Title: Re: You science buffs gotta help me here.
Post by Headache Boy uk on Mar 15th, 2010 at 7:38pm
Maybe I'm missing the bigger picture here but it just seems to me that spending so much time and money on finding the smallest particles or trying to make black holes and stuff is such a wast when there are more important science issues about at the moment such as what to do when we hit peek oil (reckoned to be in about 5 years) etc.

It's not that I'm apposed to science in all it's formes but some of it seems a little unnecessary.

But like i said I'm probably missing the big picture, after all I am just a carpenter ;)

Nigel

Title: Re: You science buffs gotta help me here.
Post by Charlie on Mar 15th, 2010 at 8:30pm
Nigel,

The thing is that a lot these brainiacs aren't able to tie their shoes or fry and egg so it's best to let them have their way. That and I can't imagine how dull this planet would be without them. This little toy we use here exists because of them. START PRINTPAGEMultimedia File Viewing and Clickable Links are available for Registered Members only!!  You need to Login or RegisterEND PRINTPAGE

I love this stuff but I need more than a road map. I need a Dummies guide here.

Charlie

Title: Re: You science buffs gotta help me here.
Post by Headache Boy uk on Mar 15th, 2010 at 8:59pm
Ok here's one for you, dose finding / proving the existence of dark matter or dark energy mean that darkness actually exists , and is not just a word used to describe the lack of light ?

Title: Re: You science buffs gotta help me here.
Post by Kevin_M on Mar 16th, 2010 at 12:29am

Quote:
when we hit peek oil (reckoned to be in about 5 years)


Not familiar with this day of reckoning, more of being under the reins of cost and further problems from its use.  Drilling under the Artic will be easier with clearing ice.

In five years who knows, could be a base established at the Moon's poles to mine 100 million tons of He-3 only nine feet down, your M-15 and M-16 looking at protecting Earth's landing sites for conveying to newly built fusion reactors.  From all this space crap, unlimited power.  ;)




Quote:
Ok here's one for you, dose finding / proving the existence of dark matter or dark energy mean that darkness actually exists , and is not just a word used to describe the lack of light ?


Dark can mean hidden or secret so far, too.

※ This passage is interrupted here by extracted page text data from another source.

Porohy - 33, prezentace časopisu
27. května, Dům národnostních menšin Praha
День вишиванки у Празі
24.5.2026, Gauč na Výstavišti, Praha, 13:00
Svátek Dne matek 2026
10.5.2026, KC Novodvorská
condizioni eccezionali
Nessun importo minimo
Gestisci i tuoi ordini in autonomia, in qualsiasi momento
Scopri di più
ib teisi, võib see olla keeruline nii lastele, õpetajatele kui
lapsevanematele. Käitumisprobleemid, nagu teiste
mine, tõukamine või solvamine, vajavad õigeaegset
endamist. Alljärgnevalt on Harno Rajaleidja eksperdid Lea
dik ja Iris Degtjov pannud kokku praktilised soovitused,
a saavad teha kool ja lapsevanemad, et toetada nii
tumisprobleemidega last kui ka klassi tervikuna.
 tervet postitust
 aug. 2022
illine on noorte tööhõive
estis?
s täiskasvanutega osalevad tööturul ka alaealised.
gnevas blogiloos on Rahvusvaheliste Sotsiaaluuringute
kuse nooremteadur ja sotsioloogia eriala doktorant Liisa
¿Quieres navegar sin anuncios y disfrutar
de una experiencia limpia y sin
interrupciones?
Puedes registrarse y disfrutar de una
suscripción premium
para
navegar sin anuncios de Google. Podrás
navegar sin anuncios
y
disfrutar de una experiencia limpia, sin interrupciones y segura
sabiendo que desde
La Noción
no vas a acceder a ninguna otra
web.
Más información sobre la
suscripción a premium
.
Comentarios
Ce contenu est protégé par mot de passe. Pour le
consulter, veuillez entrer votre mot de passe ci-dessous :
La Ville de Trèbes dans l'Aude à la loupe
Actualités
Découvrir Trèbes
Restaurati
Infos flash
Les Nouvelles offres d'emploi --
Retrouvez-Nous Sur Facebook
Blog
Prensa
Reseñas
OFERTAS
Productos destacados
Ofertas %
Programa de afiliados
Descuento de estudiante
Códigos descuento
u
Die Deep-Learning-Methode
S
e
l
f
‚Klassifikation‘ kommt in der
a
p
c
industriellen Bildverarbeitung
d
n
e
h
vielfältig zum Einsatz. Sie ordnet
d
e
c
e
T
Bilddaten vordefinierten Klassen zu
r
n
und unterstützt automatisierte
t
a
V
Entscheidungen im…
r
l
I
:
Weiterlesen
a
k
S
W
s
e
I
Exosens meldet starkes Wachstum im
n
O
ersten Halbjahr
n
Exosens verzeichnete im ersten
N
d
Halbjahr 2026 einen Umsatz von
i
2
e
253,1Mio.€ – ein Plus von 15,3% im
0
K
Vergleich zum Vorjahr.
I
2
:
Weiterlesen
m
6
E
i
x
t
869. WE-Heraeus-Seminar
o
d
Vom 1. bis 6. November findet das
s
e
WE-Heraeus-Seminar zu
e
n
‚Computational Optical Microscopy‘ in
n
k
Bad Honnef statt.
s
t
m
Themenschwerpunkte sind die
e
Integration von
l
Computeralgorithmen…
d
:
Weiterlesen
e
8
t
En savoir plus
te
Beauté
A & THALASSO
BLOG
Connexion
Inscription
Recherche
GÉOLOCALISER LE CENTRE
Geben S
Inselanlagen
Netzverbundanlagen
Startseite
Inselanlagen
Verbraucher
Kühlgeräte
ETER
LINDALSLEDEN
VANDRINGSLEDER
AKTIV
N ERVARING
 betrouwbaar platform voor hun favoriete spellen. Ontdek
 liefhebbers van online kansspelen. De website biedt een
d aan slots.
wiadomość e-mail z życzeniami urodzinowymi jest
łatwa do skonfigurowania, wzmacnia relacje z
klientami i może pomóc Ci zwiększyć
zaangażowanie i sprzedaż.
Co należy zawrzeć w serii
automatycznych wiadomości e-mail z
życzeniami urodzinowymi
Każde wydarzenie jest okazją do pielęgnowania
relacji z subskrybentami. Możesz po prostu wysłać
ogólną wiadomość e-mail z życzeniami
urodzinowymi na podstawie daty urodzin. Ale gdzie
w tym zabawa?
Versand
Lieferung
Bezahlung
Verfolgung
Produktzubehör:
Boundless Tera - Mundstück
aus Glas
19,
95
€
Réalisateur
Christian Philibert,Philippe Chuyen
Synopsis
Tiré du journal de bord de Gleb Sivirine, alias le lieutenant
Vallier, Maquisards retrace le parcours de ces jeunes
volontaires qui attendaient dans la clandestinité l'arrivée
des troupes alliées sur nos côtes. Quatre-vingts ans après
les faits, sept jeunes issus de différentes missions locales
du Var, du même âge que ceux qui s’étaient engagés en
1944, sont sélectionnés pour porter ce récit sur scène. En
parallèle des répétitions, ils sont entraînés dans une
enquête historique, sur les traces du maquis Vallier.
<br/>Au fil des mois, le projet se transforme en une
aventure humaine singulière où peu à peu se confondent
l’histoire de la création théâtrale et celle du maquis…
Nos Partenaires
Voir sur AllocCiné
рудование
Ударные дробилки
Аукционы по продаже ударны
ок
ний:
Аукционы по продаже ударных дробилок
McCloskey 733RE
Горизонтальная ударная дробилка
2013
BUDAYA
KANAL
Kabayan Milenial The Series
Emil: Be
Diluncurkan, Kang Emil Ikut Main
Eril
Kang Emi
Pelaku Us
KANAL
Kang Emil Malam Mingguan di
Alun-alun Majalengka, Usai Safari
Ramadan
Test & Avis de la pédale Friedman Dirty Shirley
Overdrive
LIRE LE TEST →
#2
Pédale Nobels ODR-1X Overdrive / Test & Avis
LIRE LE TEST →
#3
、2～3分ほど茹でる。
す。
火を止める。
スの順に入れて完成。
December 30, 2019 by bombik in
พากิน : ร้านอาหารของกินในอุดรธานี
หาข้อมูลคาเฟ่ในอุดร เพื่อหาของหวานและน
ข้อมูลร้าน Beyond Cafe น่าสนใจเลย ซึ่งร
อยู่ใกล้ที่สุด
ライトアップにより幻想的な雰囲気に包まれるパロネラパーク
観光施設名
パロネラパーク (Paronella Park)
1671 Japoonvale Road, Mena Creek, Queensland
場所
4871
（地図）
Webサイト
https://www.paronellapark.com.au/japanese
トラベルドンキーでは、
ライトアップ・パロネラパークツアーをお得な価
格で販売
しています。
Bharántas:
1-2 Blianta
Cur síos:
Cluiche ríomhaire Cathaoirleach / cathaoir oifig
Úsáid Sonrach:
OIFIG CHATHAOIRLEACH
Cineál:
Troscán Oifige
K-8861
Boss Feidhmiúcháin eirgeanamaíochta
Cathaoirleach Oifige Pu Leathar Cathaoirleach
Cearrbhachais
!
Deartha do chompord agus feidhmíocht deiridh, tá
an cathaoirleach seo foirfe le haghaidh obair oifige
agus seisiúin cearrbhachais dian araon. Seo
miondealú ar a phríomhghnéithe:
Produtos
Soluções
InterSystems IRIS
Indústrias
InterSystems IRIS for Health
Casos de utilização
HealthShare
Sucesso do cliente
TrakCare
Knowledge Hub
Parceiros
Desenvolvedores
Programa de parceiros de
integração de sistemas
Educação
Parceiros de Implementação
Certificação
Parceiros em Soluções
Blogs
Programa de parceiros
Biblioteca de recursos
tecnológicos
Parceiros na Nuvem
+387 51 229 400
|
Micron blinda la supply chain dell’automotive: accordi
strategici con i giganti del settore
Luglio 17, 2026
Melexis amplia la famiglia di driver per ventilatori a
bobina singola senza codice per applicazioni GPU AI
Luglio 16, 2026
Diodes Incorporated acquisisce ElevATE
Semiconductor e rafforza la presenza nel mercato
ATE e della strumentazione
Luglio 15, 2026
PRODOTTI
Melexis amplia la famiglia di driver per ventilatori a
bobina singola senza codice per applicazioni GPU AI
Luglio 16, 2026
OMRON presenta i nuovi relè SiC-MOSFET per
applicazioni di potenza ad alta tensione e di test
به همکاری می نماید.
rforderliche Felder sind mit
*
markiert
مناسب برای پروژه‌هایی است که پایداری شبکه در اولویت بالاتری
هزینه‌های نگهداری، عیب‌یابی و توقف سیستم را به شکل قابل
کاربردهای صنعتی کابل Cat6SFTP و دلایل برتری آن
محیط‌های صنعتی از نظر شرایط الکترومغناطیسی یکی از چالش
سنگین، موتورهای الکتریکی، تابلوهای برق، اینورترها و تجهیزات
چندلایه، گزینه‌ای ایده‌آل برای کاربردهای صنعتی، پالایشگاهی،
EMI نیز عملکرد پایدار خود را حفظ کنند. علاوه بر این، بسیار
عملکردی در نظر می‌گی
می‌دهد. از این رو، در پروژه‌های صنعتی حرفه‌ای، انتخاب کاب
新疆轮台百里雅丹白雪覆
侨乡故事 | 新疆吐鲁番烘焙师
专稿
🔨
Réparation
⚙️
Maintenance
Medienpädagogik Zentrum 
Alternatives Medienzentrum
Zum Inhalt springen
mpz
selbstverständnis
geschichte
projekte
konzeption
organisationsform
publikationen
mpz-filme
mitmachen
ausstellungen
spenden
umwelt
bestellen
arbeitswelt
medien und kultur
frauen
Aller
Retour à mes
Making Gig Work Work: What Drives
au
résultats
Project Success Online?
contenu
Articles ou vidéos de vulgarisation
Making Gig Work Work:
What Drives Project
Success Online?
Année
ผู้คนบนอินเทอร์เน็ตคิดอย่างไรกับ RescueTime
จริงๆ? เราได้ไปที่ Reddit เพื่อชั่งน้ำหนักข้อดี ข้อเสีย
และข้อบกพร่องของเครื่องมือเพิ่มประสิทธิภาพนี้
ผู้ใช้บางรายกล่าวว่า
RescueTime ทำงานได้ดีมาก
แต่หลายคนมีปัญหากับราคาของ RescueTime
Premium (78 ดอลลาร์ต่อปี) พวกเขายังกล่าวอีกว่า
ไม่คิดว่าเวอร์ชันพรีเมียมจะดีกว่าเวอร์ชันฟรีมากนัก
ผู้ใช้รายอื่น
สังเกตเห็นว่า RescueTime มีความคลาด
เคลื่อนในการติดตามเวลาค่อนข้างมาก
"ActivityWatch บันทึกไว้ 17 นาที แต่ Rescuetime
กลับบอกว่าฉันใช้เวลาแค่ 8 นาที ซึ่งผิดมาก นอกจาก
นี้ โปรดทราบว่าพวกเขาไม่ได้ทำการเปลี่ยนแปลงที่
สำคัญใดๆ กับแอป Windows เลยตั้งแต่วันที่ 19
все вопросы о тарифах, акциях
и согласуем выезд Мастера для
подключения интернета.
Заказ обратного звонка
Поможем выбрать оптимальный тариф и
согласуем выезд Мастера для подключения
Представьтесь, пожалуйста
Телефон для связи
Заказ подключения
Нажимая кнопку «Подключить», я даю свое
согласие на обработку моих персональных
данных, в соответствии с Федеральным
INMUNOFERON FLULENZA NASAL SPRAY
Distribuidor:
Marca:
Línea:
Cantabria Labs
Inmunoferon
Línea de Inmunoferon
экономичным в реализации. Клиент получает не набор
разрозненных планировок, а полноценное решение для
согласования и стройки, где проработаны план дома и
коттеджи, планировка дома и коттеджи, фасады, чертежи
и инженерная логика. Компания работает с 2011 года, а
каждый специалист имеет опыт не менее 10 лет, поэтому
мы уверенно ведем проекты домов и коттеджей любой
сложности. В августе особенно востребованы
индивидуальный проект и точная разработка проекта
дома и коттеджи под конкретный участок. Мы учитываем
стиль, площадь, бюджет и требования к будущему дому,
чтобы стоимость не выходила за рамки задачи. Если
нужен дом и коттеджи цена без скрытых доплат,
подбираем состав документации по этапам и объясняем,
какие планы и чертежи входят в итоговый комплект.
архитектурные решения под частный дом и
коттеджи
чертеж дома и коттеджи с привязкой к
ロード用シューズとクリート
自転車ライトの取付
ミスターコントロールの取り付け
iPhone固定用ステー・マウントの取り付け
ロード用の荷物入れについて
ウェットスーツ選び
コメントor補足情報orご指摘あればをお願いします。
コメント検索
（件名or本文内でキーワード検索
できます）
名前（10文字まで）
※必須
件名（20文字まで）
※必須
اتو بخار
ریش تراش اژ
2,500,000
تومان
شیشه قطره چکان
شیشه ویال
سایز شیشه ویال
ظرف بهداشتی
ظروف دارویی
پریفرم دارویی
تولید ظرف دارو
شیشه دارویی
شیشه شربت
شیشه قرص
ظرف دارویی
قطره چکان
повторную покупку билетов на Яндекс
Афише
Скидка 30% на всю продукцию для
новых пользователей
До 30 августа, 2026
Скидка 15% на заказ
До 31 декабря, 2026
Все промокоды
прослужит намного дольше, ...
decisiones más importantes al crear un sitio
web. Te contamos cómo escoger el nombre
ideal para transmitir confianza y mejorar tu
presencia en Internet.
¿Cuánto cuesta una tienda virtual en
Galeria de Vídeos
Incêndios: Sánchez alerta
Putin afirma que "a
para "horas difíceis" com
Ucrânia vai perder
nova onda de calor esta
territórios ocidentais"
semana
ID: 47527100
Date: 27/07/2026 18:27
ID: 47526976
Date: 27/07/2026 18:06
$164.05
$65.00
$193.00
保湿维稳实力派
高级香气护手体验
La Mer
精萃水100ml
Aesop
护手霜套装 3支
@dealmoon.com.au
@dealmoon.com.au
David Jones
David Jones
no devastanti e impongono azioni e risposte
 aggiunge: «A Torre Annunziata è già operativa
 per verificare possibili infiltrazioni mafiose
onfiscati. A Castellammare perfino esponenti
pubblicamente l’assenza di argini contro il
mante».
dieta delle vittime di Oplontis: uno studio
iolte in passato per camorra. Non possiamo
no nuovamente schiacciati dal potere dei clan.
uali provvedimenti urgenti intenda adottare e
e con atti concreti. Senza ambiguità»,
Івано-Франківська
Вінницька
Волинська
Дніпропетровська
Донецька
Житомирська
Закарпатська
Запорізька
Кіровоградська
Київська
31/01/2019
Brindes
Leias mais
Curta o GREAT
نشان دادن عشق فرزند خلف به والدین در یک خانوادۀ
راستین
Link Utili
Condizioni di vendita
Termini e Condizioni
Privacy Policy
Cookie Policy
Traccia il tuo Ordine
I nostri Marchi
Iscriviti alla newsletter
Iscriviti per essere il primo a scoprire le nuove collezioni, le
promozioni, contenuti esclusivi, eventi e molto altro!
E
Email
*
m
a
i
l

My original reply to the MN detection mentioned, which may be in the area of the conversation, the using of absolute zero to freeze nuclei into place, I'd assume, is to detect movement, maybe capturing and identifying something weakly interacting with matter.  It's not the only one, Lawrence Livermore and CERN have their projects.  Separately also, annihilation detectors based in the Antarctic and a gamma ray telescope launched in 2008.  Ideas of mystery hunters for capture, identity.

Title: Re: You science buffs gotta help me here.
Post by AussieBrian on Mar 16th, 2010 at 7:03pm

Headache Boy uk wrote on Mar 15th, 2010 at 7:38pm:
It's not that I'm apposed to science in all it's formes but some of it seems a little unnecessary.

All science is important - START PRINTPAGEMultimedia File Viewing and Clickable Links are available for Registered Members only!!  You need to Login or RegisterEND PRINTPAGE - but some leaves me wondering.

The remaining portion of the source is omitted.